This story in Vanity Fair absolutely flabbergasted me when it popped up in my RSS feed this morning. If progressives have developed such an aversion to the United States Constitution that they will unashamedly argue that reading it in the House today will cost too much money, they have utterly surrendered the issue entirely. At this point, we can now safely question whether progressives have any regard for the Constitution at all (via memeorandum).
As we reported this morning, House Republicans will kick-start the 112th Congress tomorrow with a spirited recitation of the Constitution, a document whose recent relevance is due largely to the ideological and sartorial interests of the Tea Party. It’s an opening act designed to herald the arrival of a new season of checks, balances, and financial cutbacks. As Politico’s nocturnal prophet Mike Allen reported, House Republicans plan to reduce Congress’s budget by $32.5 million—a savings reaped from cutting “the amount authorized for salaries and expenses of Member, committee, and leadership offices in 2011 and 2012.”
It would seem that in an era of Fiscal Responsibility™, a performative rendition of the Constitution might have been one such eliminated endeavor.
The magazine then goes on to quote their in-house “expert on Congressional wastefulness” who says that today’s reading will “conservatively” cost $1.1 million dollars. He gets that from calculating how much it will cost to pay everyone to be there today, including members of Congress and their staffs, and for operational costs like running the heaters (because when the House isn’t in session, they turn the heat off completely, don’t you know!).
Whether or not this “expert” is correct (and he’s not), the point is utterly ridiculous even by Vanity Fair standards.
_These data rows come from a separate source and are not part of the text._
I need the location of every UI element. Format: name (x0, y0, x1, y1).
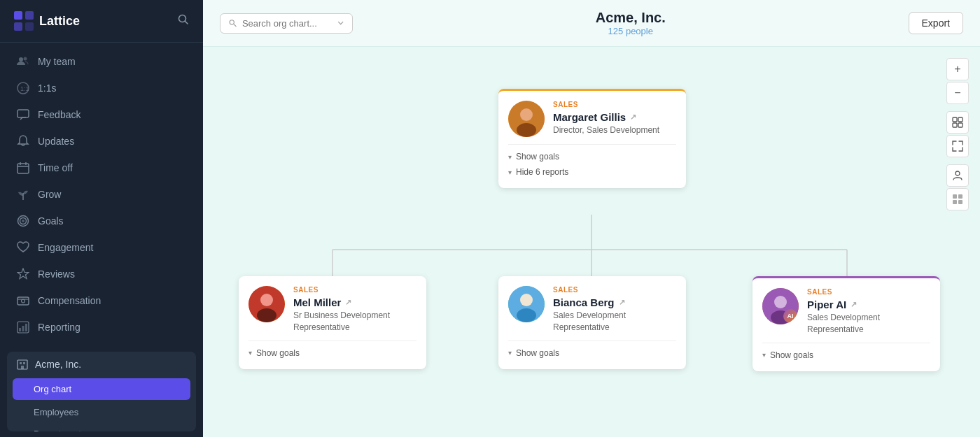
card-inner-bianca: SALES Bianca Berg ↗ Sales Development Re… (508, 286, 676, 334)
svg-point-6 (19, 57, 23, 62)
global-search-button[interactable] (178, 14, 189, 28)
bianca-card-info: SALES Bianca Berg ↗ Sales Development Re… (553, 286, 676, 334)
svg-rect-23 (22, 326, 24, 331)
search-input[interactable] (242, 18, 332, 29)
piper-external-link-icon[interactable]: ↗ (850, 300, 857, 309)
svg-point-38 (517, 123, 536, 137)
svg-rect-3 (25, 22, 34, 31)
grid-view-button[interactable] (946, 188, 969, 210)
expand-icon (952, 141, 963, 152)
sidebar-item-goals[interactable]: Goals (0, 208, 203, 234)
sprout-icon (17, 188, 29, 201)
sidebar-item-1on1s[interactable]: 1:1 1:1s (0, 75, 203, 101)
sidebar-item-engagement[interactable]: Engagement (0, 234, 203, 261)
piper-dept-label: SALES (807, 288, 930, 296)
card-inner-root: SALES Margaret Gillis ↗ Director, Sales … (508, 101, 676, 137)
root-external-link-icon[interactable]: ↗ (630, 113, 636, 122)
person-view-button[interactable] (946, 164, 969, 187)
zoom-out-button[interactable]: − (946, 82, 969, 104)
root-card-info: SALES Margaret Gillis ↗ Director, Sales … (553, 101, 676, 136)
sidebar-item-goals-label: Goals (38, 215, 64, 227)
show-goals-chevron: ▾ (508, 153, 512, 161)
sidebar-item-my-team[interactable]: My team (0, 48, 203, 75)
root-person-card: SALES Margaret Gillis ↗ Director, Sales … (498, 89, 686, 188)
sub-nav-item-departments[interactable]: Departments (7, 423, 196, 431)
piper-show-goals-btn[interactable]: ▾ Show goals (762, 349, 930, 361)
svg-line-30 (234, 24, 236, 27)
sidebar-item-reviews[interactable]: Reviews (0, 261, 203, 287)
people-count: 125 people (353, 26, 909, 36)
sub-nav-item-org-chart[interactable]: Org chart (13, 378, 190, 400)
bianca-show-goals-btn[interactable]: ▾ Show goals (508, 347, 676, 359)
piper-person-name: Piper AI ↗ (807, 299, 930, 310)
mel-dept-label: SALES (293, 286, 416, 294)
sidebar-item-time-off-label: Time off (38, 162, 73, 173)
compensation-icon (17, 294, 29, 307)
avatar-piper: AI (762, 288, 799, 324)
sidebar-item-updates[interactable]: Updates (0, 128, 203, 155)
avatar-margaret (508, 101, 545, 137)
piper-goals-chevron: ▾ (762, 351, 766, 359)
root-dept-label: SALES (553, 101, 676, 108)
search-box[interactable] (220, 13, 353, 34)
root-hide-reports-btn[interactable]: ▾ Hide 6 reports (508, 166, 676, 178)
export-button[interactable]: Export (909, 12, 963, 34)
piper-card-info: SALES Piper AI ↗ Sales Development Repre… (807, 288, 930, 336)
chat-icon: 1:1 (17, 82, 29, 94)
sidebar-item-compensation-label: Compensation (38, 295, 101, 306)
svg-rect-22 (19, 328, 21, 331)
avatar-bianca (508, 286, 545, 322)
star-icon (17, 268, 29, 280)
child-card-mel: SALES Mel Miller ↗ Sr Business Developme… (239, 276, 426, 369)
avatar-margaret-img (508, 101, 545, 137)
expand-button[interactable] (946, 135, 969, 157)
svg-rect-2 (14, 22, 22, 31)
lattice-logo: Lattice (14, 11, 80, 31)
mel-person-title: Sr Business Development Representative (293, 310, 416, 334)
person-view-icon (952, 170, 963, 181)
piper-person-title: Sales Development Representative (807, 312, 930, 336)
card-inner-piper: AI SALES Piper AI ↗ Sales Development Re… (762, 288, 930, 336)
zoom-controls: + − (946, 58, 969, 210)
sidebar-item-feedback-label: Feedback (38, 109, 80, 120)
mel-person-name: Mel Miller ↗ (293, 296, 416, 308)
sub-nav-org-chart-label: Org chart (34, 384, 71, 394)
svg-rect-1 (25, 11, 34, 20)
fit-view-button[interactable] (946, 111, 969, 134)
mel-card-info: SALES Mel Miller ↗ Sr Business Developme… (293, 286, 416, 334)
sidebar-item-my-team-label: My team (38, 56, 76, 67)
sidebar-item-reporting-label: Reporting (38, 322, 80, 333)
sidebar-item-reporting[interactable]: Reporting (0, 314, 203, 341)
child-card-piper: AI SALES Piper AI ↗ Sales Development Re… (752, 276, 940, 371)
root-show-goals-btn[interactable]: ▾ Show goals (508, 150, 676, 163)
sidebar-item-time-off[interactable]: Time off (0, 155, 203, 181)
lattice-logo-icon (14, 11, 34, 31)
calendar-icon (17, 162, 29, 174)
sidebar-item-compensation[interactable]: Compensation (0, 287, 203, 314)
mel-external-link-icon[interactable]: ↗ (345, 298, 351, 307)
mel-show-goals-btn[interactable]: ▾ Show goals (248, 347, 416, 359)
root-person-title: Director, Sales Development (553, 124, 676, 136)
bianca-card-actions: ▾ Show goals (508, 341, 676, 359)
zoom-in-button[interactable]: + (946, 58, 969, 80)
target-icon (17, 215, 29, 227)
sidebar-item-feedback[interactable]: Feedback (0, 101, 203, 128)
svg-rect-0 (14, 11, 22, 20)
svg-point-17 (22, 220, 24, 222)
bianca-person-name: Bianca Berg ↗ (553, 296, 676, 308)
app-name: Lattice (39, 14, 80, 29)
sidebar-header: Lattice (0, 0, 203, 43)
zoom-divider (946, 106, 969, 110)
people-icon (17, 55, 29, 68)
sub-nav-header[interactable]: Acme, Inc. (7, 352, 196, 377)
building-icon (17, 359, 28, 370)
mel-card-actions: ▾ Show goals (248, 341, 416, 359)
svg-rect-50 (953, 123, 957, 127)
bianca-external-link-icon[interactable]: ↗ (619, 298, 625, 307)
sidebar-item-grow[interactable]: Grow (0, 181, 203, 208)
search-icon (178, 14, 189, 25)
sub-nav-title: Acme, Inc. (35, 359, 81, 370)
sub-nav-item-employees[interactable]: Employees (7, 401, 196, 423)
avatar-bianca-img (508, 286, 545, 322)
sidebar-item-1on1s-label: 1:1s (38, 83, 56, 94)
Ed Morrissey heaped the appropriate amount of ridicule on the magazine and its “expert”, but this bit is especially biting.
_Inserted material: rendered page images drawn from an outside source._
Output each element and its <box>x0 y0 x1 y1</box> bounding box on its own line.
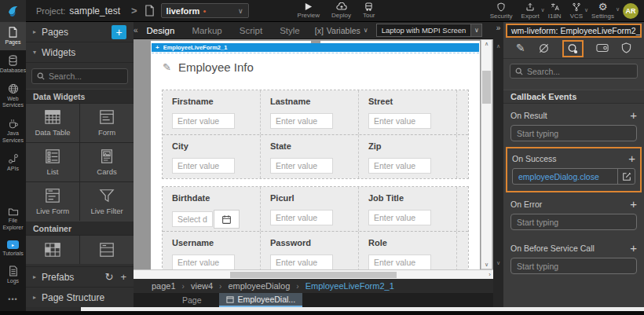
add-page-button[interactable]: + <box>112 25 126 39</box>
form-field-city[interactable]: City <box>163 135 261 178</box>
field-input[interactable] <box>270 255 333 269</box>
field-input[interactable] <box>172 113 235 129</box>
event-input-wrap[interactable] <box>510 125 637 141</box>
scroll-down-arrow[interactable]: ∨ <box>485 262 488 268</box>
design-canvas[interactable]: + EmployeeLiveForm2_1 ✎ Employee Info Fi… <box>134 39 493 279</box>
device-select[interactable]: Laptop with MDPI Screen ∨ <box>376 24 483 37</box>
live-form[interactable]: Firstname Lastname Street City <box>162 90 469 269</box>
widget-tile-live-form[interactable]: Live Form <box>26 182 79 221</box>
tab-properties[interactable]: ✎ <box>516 42 525 54</box>
rail-item-logs[interactable]: Logs <box>0 261 26 289</box>
settings-button[interactable]: ∨ ⚙ Settings <box>591 2 614 20</box>
field-input[interactable] <box>270 210 333 225</box>
widget-search[interactable] <box>31 68 128 84</box>
widgets-accordion[interactable]: ▾ Widgets <box>26 42 134 63</box>
on-success-value[interactable]: employeeDialog.close <box>513 172 617 181</box>
panel-scroll-down-arrow[interactable]: ∨ <box>496 260 500 266</box>
calendar-button[interactable] <box>214 210 240 229</box>
tab-styles[interactable] <box>538 42 550 54</box>
form-field-username[interactable]: Username <box>163 232 261 269</box>
property-search[interactable] <box>510 64 638 79</box>
rail-item-databases[interactable]: Databases <box>0 50 26 79</box>
add-event-button[interactable]: + <box>630 109 637 121</box>
rail-item-apis[interactable]: APIs <box>0 148 26 177</box>
app-logo[interactable] <box>0 0 26 22</box>
panel-scroll-up-arrow[interactable]: ∧ <box>496 43 500 49</box>
tab-events[interactable] <box>562 40 584 57</box>
form-field-zip[interactable]: Zip <box>359 135 457 178</box>
i18n-button[interactable]: I18N <box>548 2 562 20</box>
tab-markup[interactable]: Markup <box>183 26 230 35</box>
rail-item-java-services[interactable]: Java Services <box>0 113 26 148</box>
form-field-firstname[interactable]: Firstname <box>163 90 261 134</box>
widget-tile-layout-grid[interactable] <box>26 236 79 264</box>
deploy-button[interactable]: Deploy <box>331 2 351 19</box>
event-input-wrap[interactable] <box>510 214 637 230</box>
tab-device[interactable] <box>596 43 609 53</box>
edit-script-button[interactable] <box>617 169 635 184</box>
breadcrumb-view4[interactable]: view4 <box>191 281 213 291</box>
security-button[interactable]: Security <box>490 2 513 20</box>
form-field-role[interactable]: Role <box>359 232 457 269</box>
widget-tile-list[interactable]: List <box>26 143 79 181</box>
tab-style[interactable]: Style <box>271 26 309 35</box>
tab-script[interactable]: Script <box>231 26 271 35</box>
breadcrumb-page1[interactable]: page1 <box>152 281 176 291</box>
tab-security[interactable] <box>621 42 631 53</box>
add-event-button[interactable]: + <box>628 152 635 164</box>
tab-employee-dialog[interactable]: EmployeeDial... <box>219 293 303 307</box>
on-error-input[interactable] <box>517 218 619 227</box>
widget-tile-cards[interactable]: Cards <box>80 143 134 181</box>
prefabs-accordion[interactable]: ▸ Prefabs ↻ + <box>26 266 134 287</box>
on-before-service-call-input[interactable] <box>517 262 619 271</box>
user-avatar[interactable]: AR <box>623 3 639 19</box>
widget-tile-layout-rows[interactable] <box>80 236 134 264</box>
form-field-state[interactable]: State <box>261 135 359 178</box>
field-input[interactable] <box>172 158 235 174</box>
refresh-icon[interactable]: ↻ <box>105 271 114 283</box>
field-input[interactable] <box>270 113 333 129</box>
tab-design[interactable]: Design <box>138 26 184 35</box>
property-search-input[interactable] <box>527 67 621 76</box>
canvas-page[interactable]: + EmployeeLiveForm2_1 ✎ Employee Info Fi… <box>151 41 480 269</box>
variables-button[interactable]: [x] Variables ∨ <box>315 26 368 35</box>
rail-item-pages[interactable]: Pages <box>0 22 26 50</box>
widget-search-input[interactable] <box>49 71 119 81</box>
rail-more-button[interactable]: ••• <box>8 295 17 303</box>
on-success-value-box[interactable]: employeeDialog.close <box>512 168 635 185</box>
field-input[interactable] <box>368 255 431 269</box>
on-result-input[interactable] <box>517 129 619 138</box>
add-event-button[interactable]: + <box>630 198 637 210</box>
selected-widget-bar[interactable]: + EmployeeLiveForm2_1 <box>152 43 479 52</box>
widget-tile-form[interactable]: Form <box>80 104 134 142</box>
form-field-job-title[interactable]: Job Title <box>359 187 457 231</box>
rail-item-web-services[interactable]: Web Services <box>0 79 26 114</box>
scroll-right-arrow[interactable]: › <box>488 271 491 278</box>
vertical-scroll-thumb[interactable] <box>482 71 491 104</box>
field-input[interactable] <box>368 210 431 225</box>
add-event-button[interactable]: + <box>630 242 637 254</box>
form-field-birthdate[interactable]: Birthdate <box>163 187 261 231</box>
form-field-lastname[interactable]: Lastname <box>261 90 359 134</box>
tab-page[interactable]: Page <box>171 293 213 307</box>
date-input[interactable] <box>172 211 213 227</box>
form-field-password[interactable]: Password <box>261 232 359 269</box>
vcs-button[interactable]: ∨ VCS <box>570 2 583 20</box>
breadcrumb-employeedialog[interactable]: employeeDialog <box>228 281 290 291</box>
field-input[interactable] <box>368 113 431 129</box>
horizontal-scroll-thumb[interactable] <box>230 272 397 278</box>
widget-tile-live-filter[interactable]: Live Filter <box>80 182 134 221</box>
scroll-up-arrow[interactable]: ∧ <box>485 41 488 47</box>
tour-button[interactable]: Tour <box>363 2 375 19</box>
field-input[interactable] <box>270 158 333 174</box>
page-selector-dropdown[interactable]: liveform • ∨ <box>161 3 249 18</box>
page-structure-accordion[interactable]: ▸ Page Structure <box>26 287 134 307</box>
expand-right-panel-button[interactable]: » <box>496 24 501 32</box>
pages-accordion[interactable]: ▸ Pages + <box>26 22 134 42</box>
field-input[interactable] <box>172 255 235 269</box>
preview-button[interactable]: Preview <box>298 2 320 19</box>
widget-tile-data-table[interactable]: Data Table <box>26 104 79 142</box>
rail-item-tutorials[interactable]: ▸ Tutorials <box>0 236 26 262</box>
form-field-street[interactable]: Street <box>359 90 457 134</box>
field-input[interactable] <box>368 158 431 174</box>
How do VF and Keating reach their conclusions? They take the cost-per-minute of the House being in session, complete apparently to the cost of cleaning staffs, and apply that to the time needed to read the Constitution. Of course, this is simply bunk. The House did not come to session to read the Constitution, so those fixed costs — including salaries — would have been spent already regardless of whatever gets said on the floor. The cost doesn’t come from the reading; it comes from the existence of Congress itself.
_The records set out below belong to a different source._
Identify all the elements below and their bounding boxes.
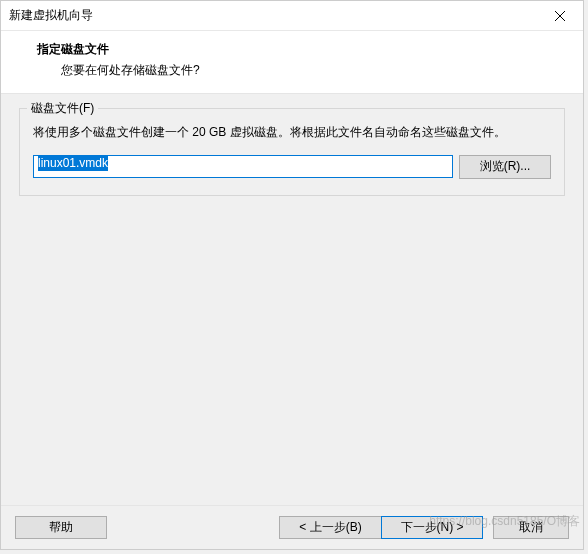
- file-row: linux01.vmdk 浏览(R)...: [33, 155, 551, 179]
- wizard-footer: 帮助 < 上一步(B) 下一步(N) > 取消: [1, 505, 583, 549]
- page-title: 指定磁盘文件: [23, 41, 561, 58]
- disk-file-value: linux01.vmdk: [38, 155, 108, 171]
- disk-file-input[interactable]: linux01.vmdk: [33, 155, 453, 178]
- window-title: 新建虚拟机向导: [9, 7, 93, 24]
- back-button[interactable]: < 上一步(B): [279, 516, 381, 539]
- wizard-body: 磁盘文件(F) 将使用多个磁盘文件创建一个 20 GB 虚拟磁盘。将根据此文件名…: [1, 94, 583, 505]
- titlebar: 新建虚拟机向导: [1, 1, 583, 31]
- group-description: 将使用多个磁盘文件创建一个 20 GB 虚拟磁盘。将根据此文件名自动命名这些磁盘…: [33, 123, 551, 143]
- next-button[interactable]: 下一步(N) >: [381, 516, 483, 539]
- page-subtitle: 您要在何处存储磁盘文件?: [23, 62, 561, 79]
- wizard-window: 新建虚拟机向导 指定磁盘文件 您要在何处存储磁盘文件? 磁盘文件(F) 将使用多…: [0, 0, 584, 550]
- cancel-button[interactable]: 取消: [493, 516, 569, 539]
- close-button[interactable]: [539, 2, 581, 30]
- disk-file-group: 磁盘文件(F) 将使用多个磁盘文件创建一个 20 GB 虚拟磁盘。将根据此文件名…: [19, 108, 565, 196]
- group-label: 磁盘文件(F): [27, 100, 98, 117]
- help-button[interactable]: 帮助: [15, 516, 107, 539]
- browse-button[interactable]: 浏览(R)...: [459, 155, 551, 179]
- wizard-header: 指定磁盘文件 您要在何处存储磁盘文件?: [1, 31, 583, 94]
- close-icon: [555, 11, 565, 21]
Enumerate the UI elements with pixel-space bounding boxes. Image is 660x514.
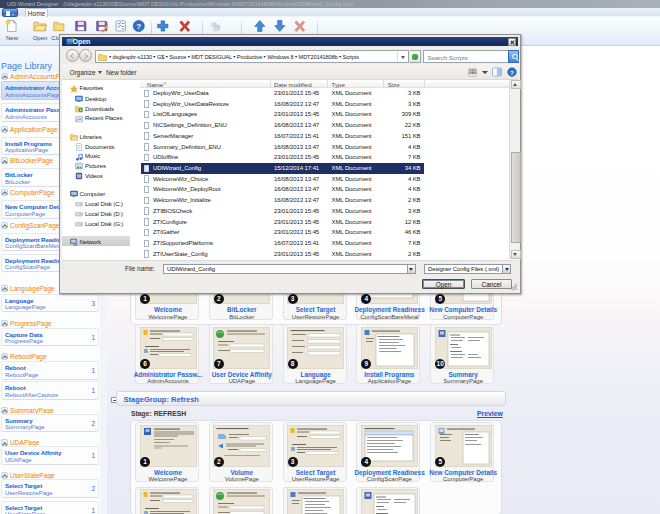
svg-text:?: ? [510,68,514,75]
svg-text:?: ? [137,22,142,31]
There isn’t even any opportunity cost involved, since the reading of the Constitution won’t prevent any other business from being conducted. It will take much less time to read the Constitution than to, say, name post offices and hear debate over whether to designate February as National Toothpick Month, complete with testimonials to the toothpick industry and how it contributed to the greatness of America by removing the remains of porkchops from the teeth of red-blooded Americans.
Of course Vanity Fair doesn’t care how much it costs to read the Constitution. If anyone there cared about the cost of government they’d be Tea Partiers, and that silly little blog post would never have seen the light of day. That progressives are reduced to such a spectacular shark-jump says a lot more about their desperate desire for “because I said so” government than it does the Constitution or the Republican Party.
UPDATE: If you want to read a serious post about the Constitution and its limits on the power of our federal government, you should start with this Roger Pilon piece at Cato.











Tags: Media Bias, Republicans, The Constitution
The previous Congress over-spent about $3 trillion over a period of 2 years. Let's say they worked 150 days in a year, 6 hour days. That works out to about $5 billion/3 hours (the time spent reading the constitution). So, a $1.1 million price tag for reading the constitution seems quite cheap by comparison.